The bulls, who helped stocks rebound strongly on Tuesday, with the Dow Jones Industrial Average surging 547 points, in the best showing since last March, saw that momentum come to a halt early yesterday morning. Importantly, the catalyst for the buying on Tuesday, earnings releases from a succession of high-profile companies, several of which are domiciled on the blue chip composite, could not rally the market early yesterday. The difference this time was the absence of that Dow support, as old-line tech giant IBM (IBM  Free IBM Stock Report) stock tumbled after the company missed on the revenue line.

The early drop in that tech behemoth, to a new 52-week low, took about 70 points from the Dow, which fell more than 200 points in the first half hour of trading. Helping to keep the bears somewhat at bay was a strong showing by fellow tech provider Netflix (NFLX), as the streaming giant posted third-quarter earnings that exceeded expectations. Upbeat comments from an investment house also helped the stock. A number of other companies, meantime, also bettered expectations, helping to keep the morning decline in some check. However, the IBM revenue miss continued to be offsetting, leaving the Dow well into negative territory.

Meanwhile, on the data front, the government reported that housing starts fell 5.3% in September, from August, to an annualized build rate of 1,201,000 homes. Still, that total was up 3.7% from the year before. Expectations had been for starts to have totaled 1.210 million homes. Building permits, meantime, a more forward-looking metric, came in at 1.241 million units. That was off just negligibly from the preceding month. Looked at another way, although the starts total was fairly high, it also was the third lowest tally of the year to date, further suggesting that second-quarter GDP growth of 4.2% might be the high point of 2018.

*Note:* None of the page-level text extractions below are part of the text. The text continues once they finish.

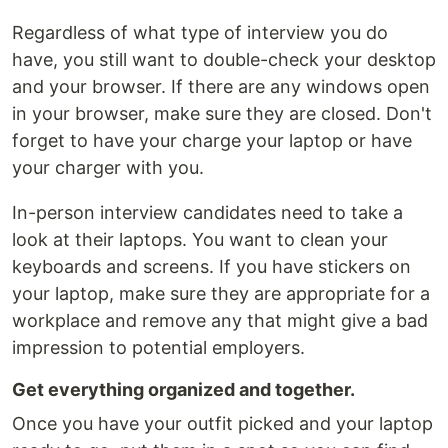
Regardless of what type of interview you do
have, you still want to double-check your desktop
and your browser. If there are any windows open
in your browser, make sure they are closed. Don't
forget to have your charge your laptop or have
your charger with you.
In-person interview candidates need to take a
look at their laptops. You want to clean your
keyboards and screens. If you have stickers on
your laptop, make sure they are appropriate for a
workplace and remove any that might give a bad
impression to potential employers.
Get everything organized and together.
Once you have your outfit picked and your laptop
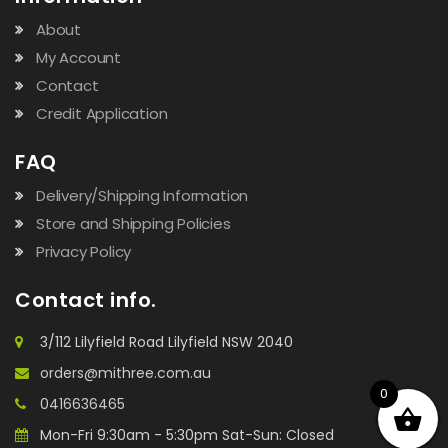
About
My Account
Contact
Credit Application
FAQ
Delivery/Shipping Information
Store and Shipping Policies
Privacy Policy
Contact info.
3/112 Lilyfield Road Lilyfield NSW 2040
orders@mithree.com.au
0
0416636465
Mon-Fri 9:30am - 5:30pm Sat-Sun: Closed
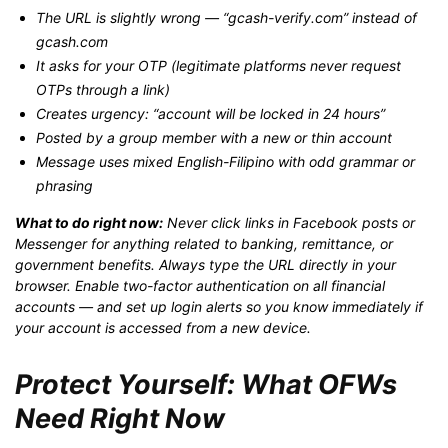
The URL is slightly wrong — “gcash-verify.com” instead of
gcash.com
It asks for your OTP (legitimate platforms never request
OTPs through a link)
Creates urgency: “account will be locked in 24 hours”
Posted by a group member with a new or thin account
Message uses mixed English-Filipino with odd grammar or
phrasing
What to do right now:
Never click links in Facebook posts or
Messenger for anything related to banking, remittance, or
government benefits. Always type the URL directly in your
browser. Enable two-factor authentication on all financial
accounts — and set up login alerts so you know immediately if
your account is accessed from a new device.
Protect Yourself: What OFWs
Need Right Now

As to the market, the major theme yesterday morning remained earnings, as the economy again took a back seat. Also, last week's sudden surge in Treasury note yields, to 3.25%, has not carried further, as yet, with yields having since eased back to 3.15%. That, too, was helping to underpin the equity market at times yesterday, although the earlier jump in borrowing costs and the likelihood that the Federal Reserve will hike rates in December will continue to pressure stocks at certain intervals. Meantime, the Dow still dropped by a little more than 300 points as we passed the 90-minute mark of trading.

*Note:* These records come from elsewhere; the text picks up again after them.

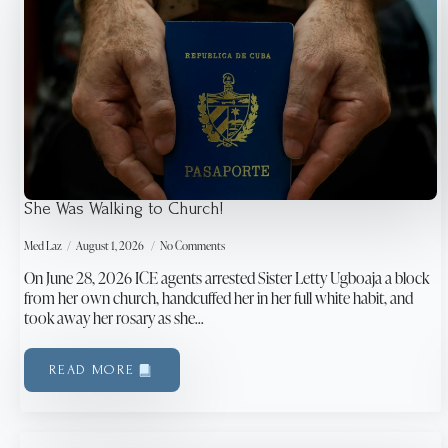
She Was Walking to Church!
Med Laz
August 1, 2026
No Comments
On June 28, 2026 ICE agents arrested Sister Letty Ugboaja a block
from her own church, handcuffed her in her full white habit, and
took away her rosary as she…
READ MORE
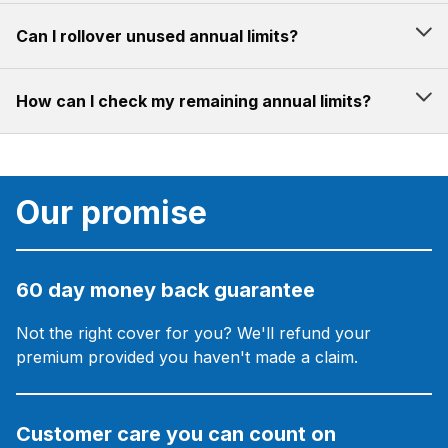
Can I rollover unused annual limits?
How can I check my remaining annual limits?
Our promise
60 day money back guarantee
Not the right cover for you? We'll refund your
premium provided you haven't made a claim.
Customer care you can count on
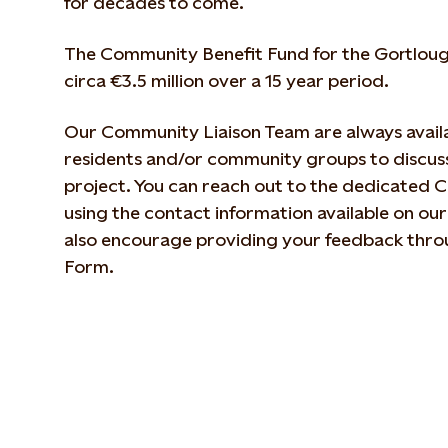
for decades to come.
The Community Benefit Fund for the Gortloug
circa €3.5 million over a 15 year period.
Our Community Liaison Team are always availa
residents and/or community groups to discuss
project. You can reach out to the dedicated 
using the contact information available on ou
also encourage providing your feedback thro
Form.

Stocks then attempted a comeback, and did so with notable success, as the Dow's loss eased to fewer than 100 points as the noon hour approached in New York, even as IBM continued to trend sharply lower, with a loss of almost $10 a share. The comeback then continued as the afternoon began, with the Dow erasing its more than 300-point loss and then turning positive. Then, after a couple of hours of back and forth trading around the neutral line, the averages, again turned lower, but without the fury to the morning's descent. Regarding interest rates, meantime, yields on the 10-year Treasury note edged up slightly to 3.17%.

Stocks would then stage another recovery as the final hour began, but that would be short-lived, as the averages would all retreat once more, albeit modestly. At the close, the Dow would be down 92 points, while the two other large-cap composites--the S&P 500 Index and the NASDAQ--would just miss the breakeven line. Modest losses, meantime, would be seen in the small-cap arena, while most of the market sectors would end lower, led down by the energy and basic materials groups. Also, losing stocks would almost double winners on the Big Board. So, it was a down day, overall, but not nearly as severely as appeared earlier in the day.

Looking out at the penultimate session of the week, we see that shares were lower in Asia overnight, while in Europe, the major bourses are trending slightly higher. Also, Treasury yields are up modestly and the U.S. equity futures are showing little early movement. Ahead today is a report on the leading indicators. That data will follow yesterday's release on the minutes of the last FOMC meeting, where the Federal Reserve suggested that future interest rate increases are likely. Our sense is that the next rate hike will come at the December Fed meeting, with the bank likely to pass at its next get together in early November.

– Harvey S. Katz, CFA

At the time of this article’s writing, the author did not have positions in any of the companies mentioned.